Designers of motion control systems seek to achieve an optimal trade-off between performance and system stability. For example, an aggressively tuned controller may result in a system that tracks a desired position with high accuracy and a fast response time, but may be rendered unstable in the presence of system noise and uncertainties. Alternatively, tuning the controller more conservatively will improve system stability, but at the expense of performance. Ideally, the controller gain coefficients should be selected to optimize this trade-off between performance and system stability. The process of selecting suitable gain coefficients for the controller is known as tuning.
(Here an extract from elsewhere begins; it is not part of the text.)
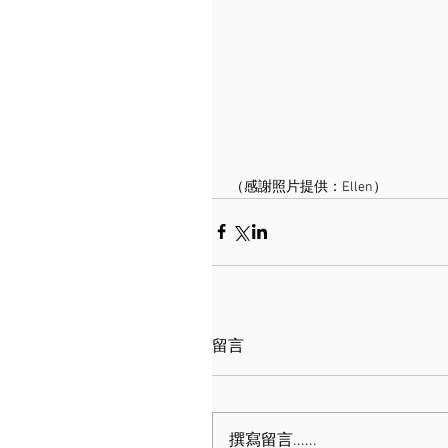
（感謝照片提供：Ellen）
留言
撰寫留言......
Turning the gain coefficients for a given controller determines the controller's bandwidth, which is a measure of responsiveness of the controlled mechanical system to changes in the control signal. The response of the controlled system to a signal from a controller is partially a function of the controller's bandwidth and the physical characteristics of the mechanical system (e.g., inertia, damping, friction, coupling stiffness, etc.). In general, higher controller bandwidths will result in faster output response to control signals, better disturbance rejection, and smaller tracking error. However, setting the bandwidth too high can introduce system instability by rendering the system more sensitive to noise and reducing closed-loop robustness (the ability of the system to remain stable over a range of reasonable system uncertainties and disturbances), particularly in the presence of inherently uncertain motor-load dynamics. For example, for lightly damped motion systems, excessively high controller bandwidth can over-excite the system resulting in undesirable oscillations, which in turn may cause controller saturation as the controller attempts to stabilize the resulting oscillations. The system can be rendered more stable by reducing the controller bandwidth, but at the expense of performance. For at least these reasons, controller bandwidth for a given motion control system must be carefully selected to achieve robust performance and robust stability.
The above-described is merely intended to provide an overview of some of the challenges facing conventional motion control systems. Other challenges with conventional systems and contrasting benefits of the various non-limiting embodiments described herein may become further apparent upon review of the following description.